I used to be blown away, and pretty loads disappointed, by the reality that such a straightforward optimization (implemented in under every week) used to be ready to procure such a dramatic performance enchancment in a sport this notorious for substandard performance. I ponder how the folk to blame for this implementation came upon it acceptable, and whether or now no longer they place how considerable cash used to be thrown away by one thing that might perchance also’ve been mounted in a single man-week of labor. I argue loads for craftsmanship-for-craftsmanship’s-sake, and I place how that in total doesn’t affect financial sense, nonetheless in this case a cramped bit attention and care might perchance even have saved the writer hundreds of thousands of bucks in precise prices, and finest god-is aware of-how-considerable in reputation and goodwill. Sloppy engineering has a fee, preferrred craftsmanship has precise place, and the following time somebody is allowed to ship one thing this unpleasant we would now no longer be lucky enough to be ready to fabricate such a repair.
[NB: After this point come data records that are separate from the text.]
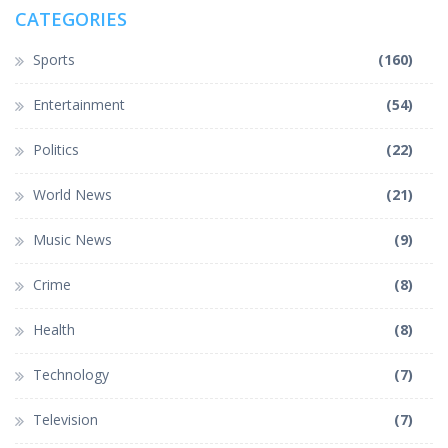
CATEGORIES
Sports
(160)
Entertainment
(54)
Politics
(22)
World News
(21)
Music News
(9)
Crime
(8)
Health
(8)
Technology
(7)
Television
(7)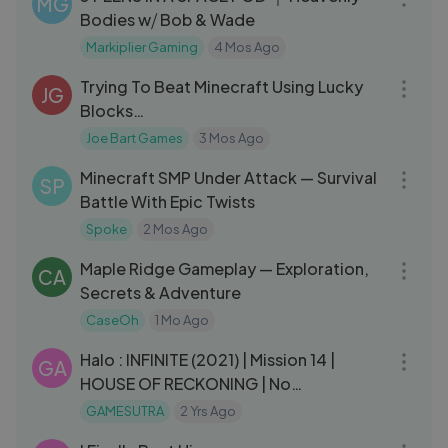
MG
Bodies w⧸ Bob & Wade
Markiplier Gaming
4 Mos Ago
48:05
Trying To Beat Minecraft Using Lucky
JG
Blocks…
Joe Bart Games
3 Mos Ago
09:42
Minecraft SMP Under Attack — Survival
SP
Battle With Epic Twists
Spoke
2 Mos Ago
01:09:17
Maple Ridge Gameplay — Exploration,
CA
Secrets & Adventure
CaseOh
1 Mo Ago
33:26
Halo : INFINITE (2021) | Mission 14 |
GA
HOUSE OF RECKONING | No
Commentary Gameplay
GAMESUTRA
2 Yrs Ago
41:28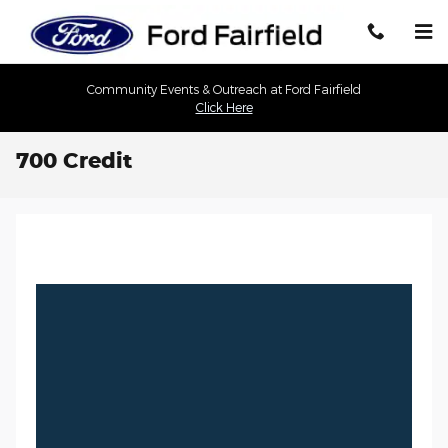
Skip to main content
Community Events & Outreach at Ford Fairfield
Click Here
700 Credit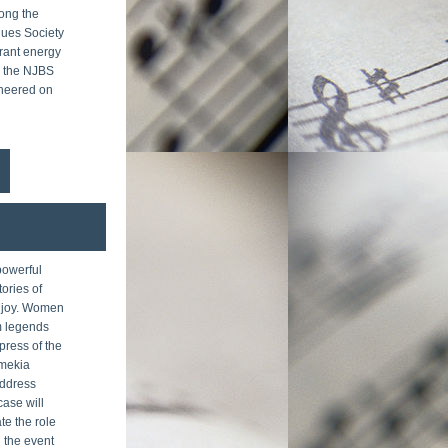
ong the 
ues Society 
ant energy 
l the NJBS 
heered on 
powerful 
ories of 
joy. Women 
m legends 
ress of the 
mekia 
ddress 
ase will 
te the role 
 the event 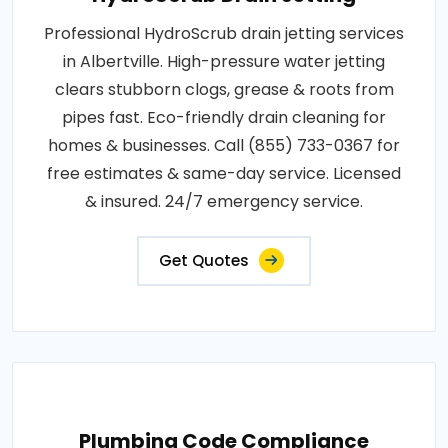
Professional HydroScrub drain jetting services
in Albertville. High-pressure water jetting
clears stubborn clogs, grease & roots from
pipes fast. Eco-friendly drain cleaning for
homes & businesses. Call (855) 733-0367 for
free estimates & same-day service. Licensed
& insured. 24/7 emergency service.
Get Quotes
Plumbing Code Compliance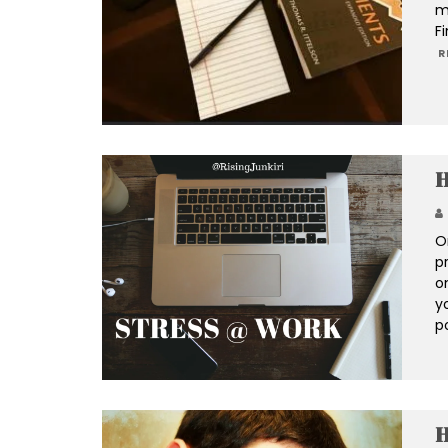
m
Fi
R
H
O
p
o
yo
p
H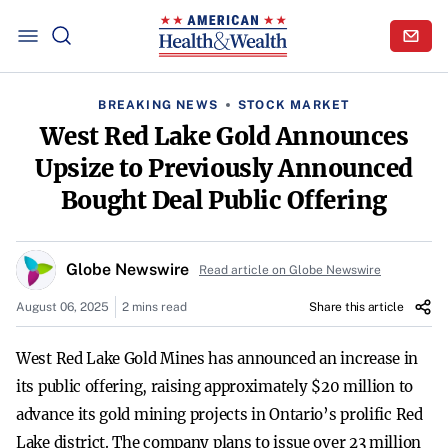
BREAKING NEWS
STOCK MARKET
West Red Lake Gold Announces
Upsize to Previously Announced
Bought Deal Public Offering
Globe Newswire
Read article on Globe Newswire
August 06, 2025
2 mins read
Share this article
West Red Lake Gold Mines has announced an increase in
its public offering, raising approximately $20 million to
advance its gold mining projects in Ontario’s prolific Red
Lake district. The company plans to issue over 23 million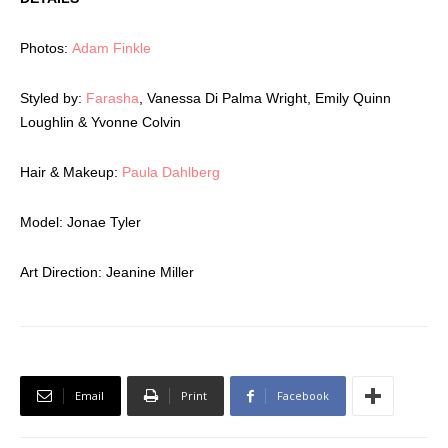
Photos:
Adam Finkle
Styled by:
Farasha
, Vanessa Di Palma Wright, Emily Quinn
Loughlin & Yvonne Colvin
Hair & Makeup:
Paula Dahlberg
Model:
Jonae Tyler
Art Direction:
Jeanine Miller
Email
Print
Facebook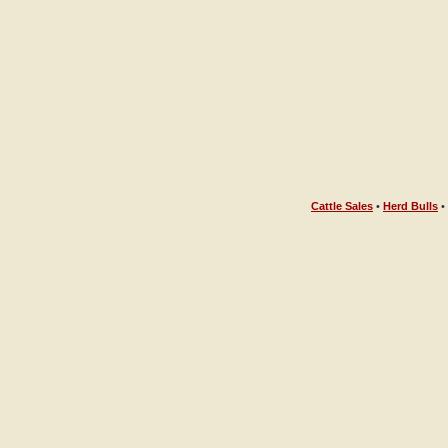
Cattle Sales
•
Herd Bulls
•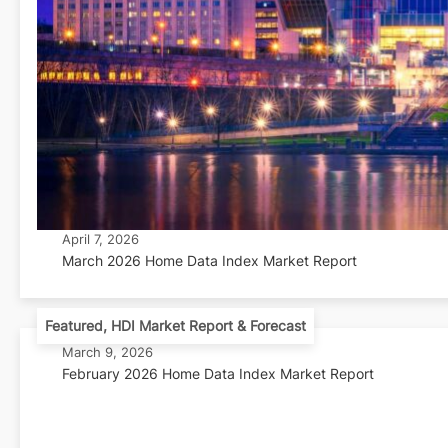
April 7, 2026
March 2026 Home Data Index Market Report
Featured
,
HDI Market Report & Forecast
March 9, 2026
February 2026 Home Data Index Market Report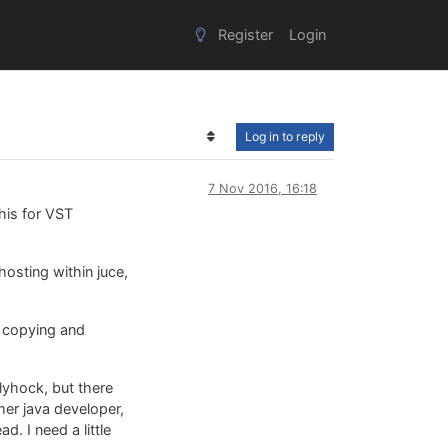
Register
Login
Log in to reply
7 Nov 2016, 16:18
his for VST
hosting within juce,
m copying and
llyhock, but there
rmer java developer,
d. I need a little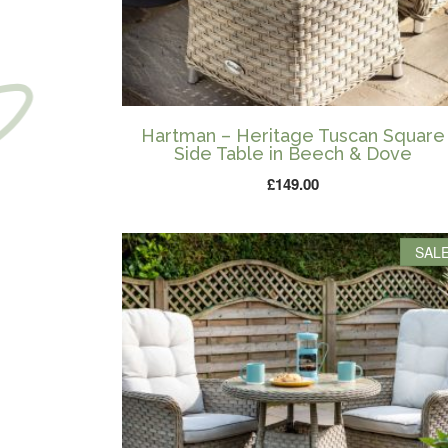
Hartman – Heritage Tuscan Square
Side Table in Beech & Dove
£
149.00
SALE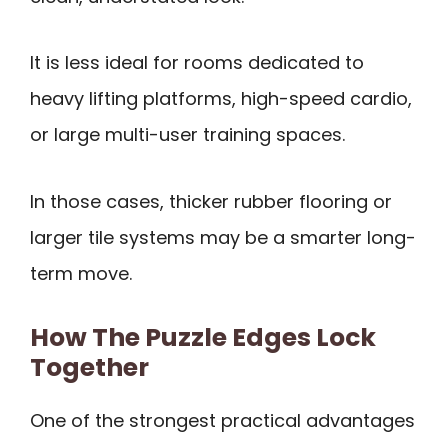
It is less ideal for rooms dedicated to
heavy lifting platforms, high-speed cardio,
or large multi-user training spaces.
In those cases, thicker rubber flooring or
larger tile systems may be a smarter long-
term move.
How The Puzzle Edges Lock
Together
One of the strongest practical advantages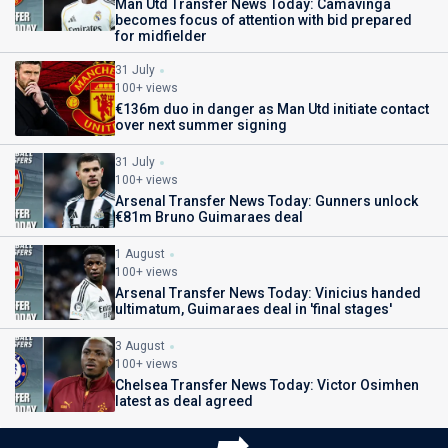
Man Utd Transfer News Today: Camavinga
becomes focus of attention with bid prepared
for midfielder
31 July
100+ views
€136m duo in danger as Man Utd initiate contact
over next summer signing
31 July
100+ views
Arsenal Transfer News Today: Gunners unlock
€81m Bruno Guimaraes deal
1 August
100+ views
Arsenal Transfer News Today: Vinicius handed
ultimatum, Guimaraes deal in 'final stages'
3 August
100+ views
Chelsea Transfer News Today: Victor Osimhen
latest as deal agreed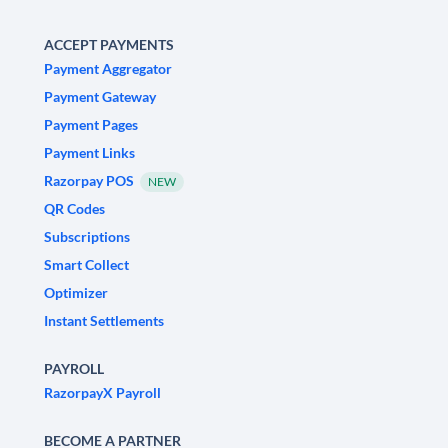
ACCEPT PAYMENTS
Payment Aggregator
Payment Gateway
Payment Pages
Payment Links
Razorpay POS
NEW
QR Codes
Subscriptions
Smart Collect
Optimizer
Instant Settlements
PAYROLL
RazorpayX Payroll
BECOME A PARTNER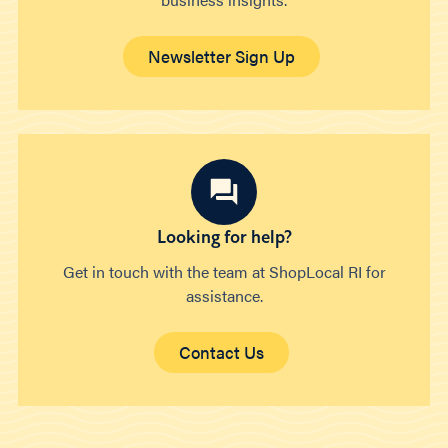
Newsletter Sign Up
Looking for help?
Get in touch with the team at ShopLocal RI for
assistance.
Contact Us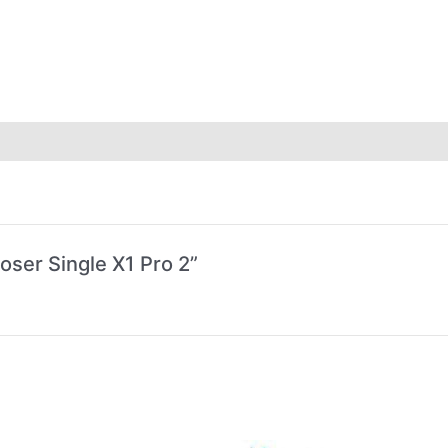
oser Single X1 Pro 2”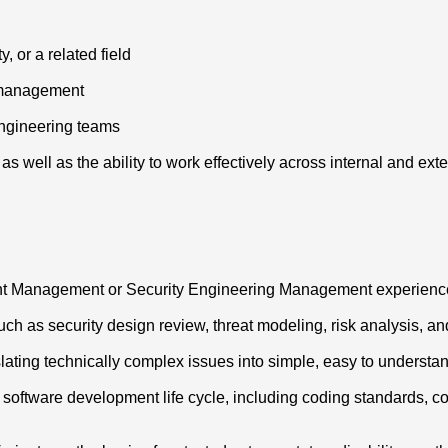
 or a related field
g management
engineering teams
as well as the ability to work effectively across internal and ext
nt Management or Security Engineering Management experienc
h as security design review, threat modeling, risk analysis, an
nslating technically complex issues into simple, easy to understa
ll software development life cycle, including coding standards,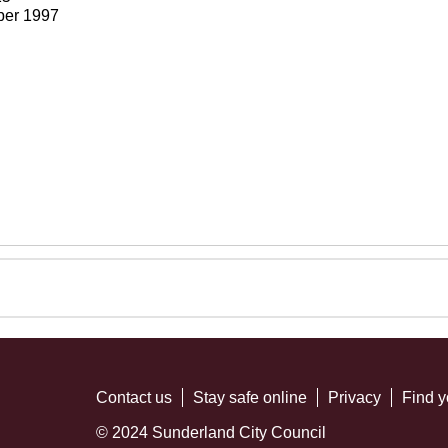
ber 1997
Contact us
Stay safe online
Privacy
Find y
© 2024 Sunderland City Council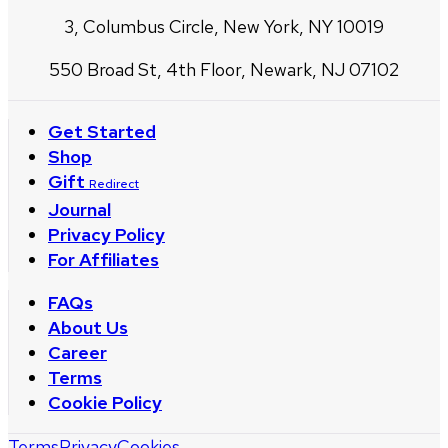
3, Columbus Circle, New York, NY 10019
550 Broad St, 4th Floor, Newark, NJ 07102
Get Started
Shop
Gift
Redirect
Journal
Privacy Policy
For Affiliates
FAQs
About Us
Career
Terms
Cookie Policy
Terms
Privacy
Cookies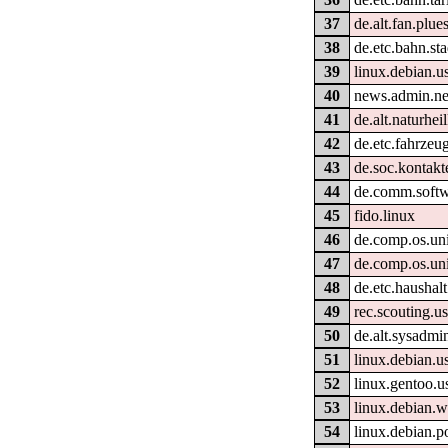
37
de.alt.fan.plue
38
de.etc.bahn.st
39
linux.debian.us
40
news.admin.ne
41
de.alt.naturhe
42
de.etc.fahrzeu
43
de.soc.kontakt
44
de.comm.softw
45
fido.linux
46
de.comp.os.uni
47
de.comp.os.uni
48
de.etc.haushalt
49
rec.scouting.u
50
de.alt.sysadmi
51
linux.debian.u
52
linux.gentoo.u
53
linux.debian
54
linux.debian.p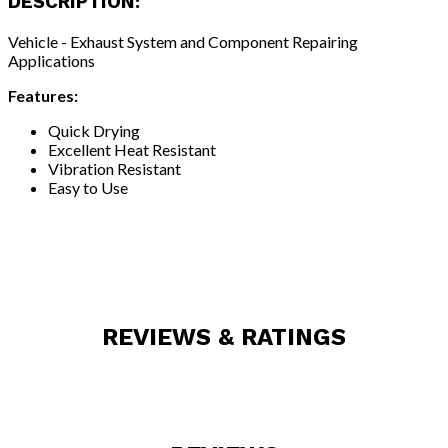
DESCRIPTION:
Vehicle - Exhaust System and Component Repairing
Applications
Features:
Quick Drying
Excellent Heat Resistant
Vibration Resistant
Easy to Use
REVIEWS & RATINGS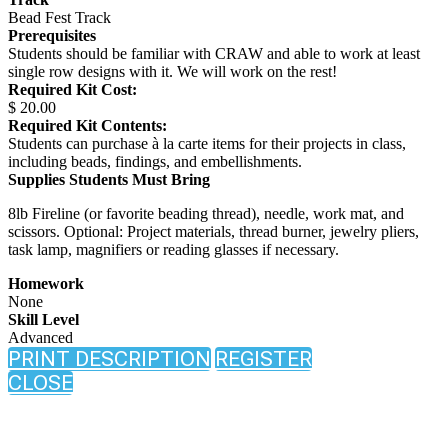
Bead Fest Track
Prerequisites
Students should be familiar with CRAW and able to work at least
single row designs with it. We will work on the rest!
Required Kit Cost:
$ 20.00
Required Kit Contents:
Students can purchase à la carte items for their projects in class,
including beads, findings, and embellishments.
Supplies Students Must Bring
8lb Fireline (or favorite beading thread), needle, work mat, and
scissors. Optional: Project materials, thread burner, jewelry pliers,
task lamp, magnifiers or reading glasses if necessary.
Homework
None
Skill Level
Advanced
PRINT DESCRIPTION
REGISTER
CLOSE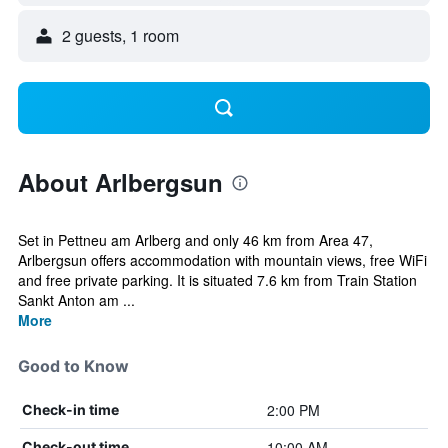
2 guests, 1 room
About Arlbergsun
Set in Pettneu am Arlberg and only 46 km from Area 47,
Arlbergsun offers accommodation with mountain views, free WiFi
and free private parking. It is situated 7.6 km from Train Station
Sankt Anton am ...
More
Good to Know
2:00 PM
Check-in time
10:00 AM
Check-out time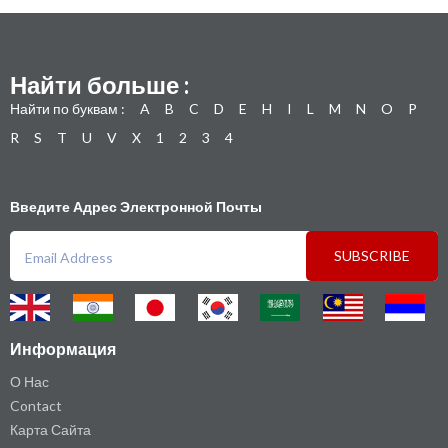
Найти больше :
Найти по буквам :
A
B
C
D
E
H
I
L
M
N
O
P
R
S
T
U
V
X
1
2
3
4
Введите Адрес Электронной Почты
SUBSCRIBE
Информация
О Нас
Contact
Карта Сайта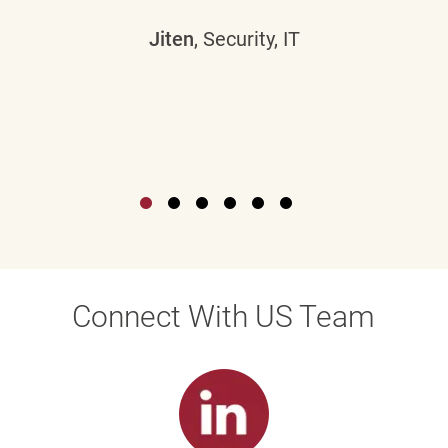
Jiten
, Security, IT
Connect With US Team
The repair is equipped in this plunge-in replacement DXGI dll — to put it to use factual replica the
dxgi.dll file to the identical directory as
BatmanAK.exe, the game’s executable, and guarantee to disable all GameWorks effects and any overlays plenty of than the Steam overlay as some overlays are known to relate off crashes. The provision code for my adjustments is equipped within the
batman division in this git repo.
Change: In the event you high-tail into crashes with this, it might perchance also restful generate some
.dmp files within the identical directory as the DLL. Half the dump files with me and I’ll enact my finest to investigate the recount.